| EXERCISE |
Only the lines of the data below from the one with "Страница 171" through the one with "Страница 183" are wanted. Repeat them exactly.

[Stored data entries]

↓↓↓

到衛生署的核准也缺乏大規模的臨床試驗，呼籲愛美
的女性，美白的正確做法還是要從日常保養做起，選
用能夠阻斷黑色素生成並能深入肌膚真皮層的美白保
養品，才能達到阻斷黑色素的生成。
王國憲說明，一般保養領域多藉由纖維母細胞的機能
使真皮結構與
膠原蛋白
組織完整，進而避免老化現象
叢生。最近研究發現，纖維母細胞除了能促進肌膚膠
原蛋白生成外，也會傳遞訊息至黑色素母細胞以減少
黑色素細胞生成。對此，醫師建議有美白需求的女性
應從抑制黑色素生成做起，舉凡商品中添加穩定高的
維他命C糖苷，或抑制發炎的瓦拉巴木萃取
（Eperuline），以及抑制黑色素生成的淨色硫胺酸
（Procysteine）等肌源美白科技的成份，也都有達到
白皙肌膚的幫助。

↑↑↑
↓↓↓

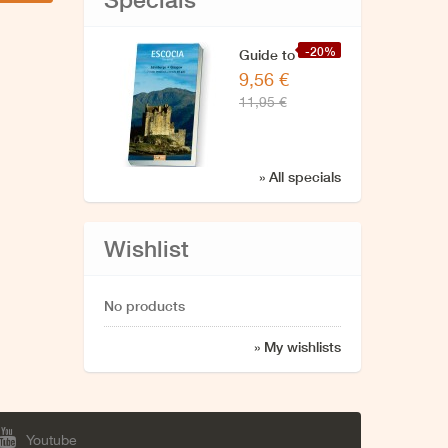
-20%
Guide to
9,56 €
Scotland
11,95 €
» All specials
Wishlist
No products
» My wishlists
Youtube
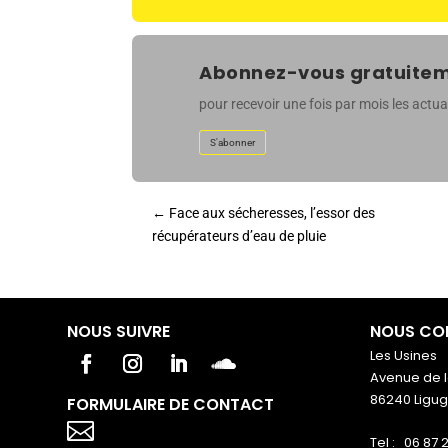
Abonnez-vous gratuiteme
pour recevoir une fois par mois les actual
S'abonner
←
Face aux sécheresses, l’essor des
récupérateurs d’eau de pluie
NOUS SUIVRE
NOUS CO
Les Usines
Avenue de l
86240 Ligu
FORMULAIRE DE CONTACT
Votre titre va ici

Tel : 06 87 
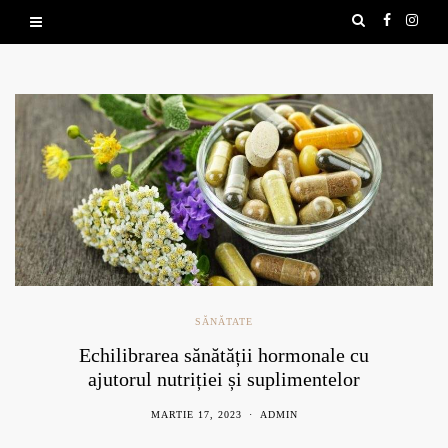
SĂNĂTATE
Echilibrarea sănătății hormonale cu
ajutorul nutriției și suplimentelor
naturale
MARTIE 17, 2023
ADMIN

↑↑↑
↓↓↓

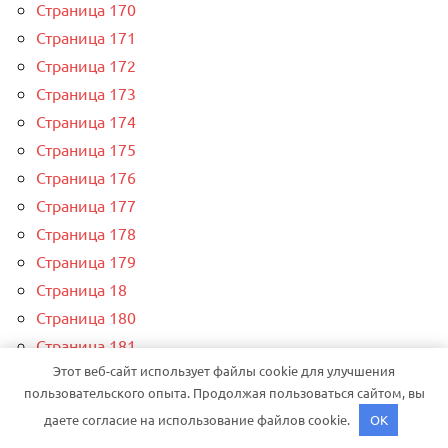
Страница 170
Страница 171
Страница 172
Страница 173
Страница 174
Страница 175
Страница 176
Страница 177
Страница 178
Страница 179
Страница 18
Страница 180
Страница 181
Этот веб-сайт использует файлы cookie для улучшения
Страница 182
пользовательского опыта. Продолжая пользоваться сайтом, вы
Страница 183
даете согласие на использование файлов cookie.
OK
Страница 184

↑↑↑

| ANSWER BELOW |
Страница 171
Страница 172
Страница 173
Страница 174
Страница 175
Страница 176
Страница 177
Страница 178
Страница 179
Страница 18
Страница 180
Страница 181
Этот веб-сайт использует файлы cookie для улучшения
Страница 182
пользовательского опыта. Продолжая пользоваться сайтом, вы
Страница 183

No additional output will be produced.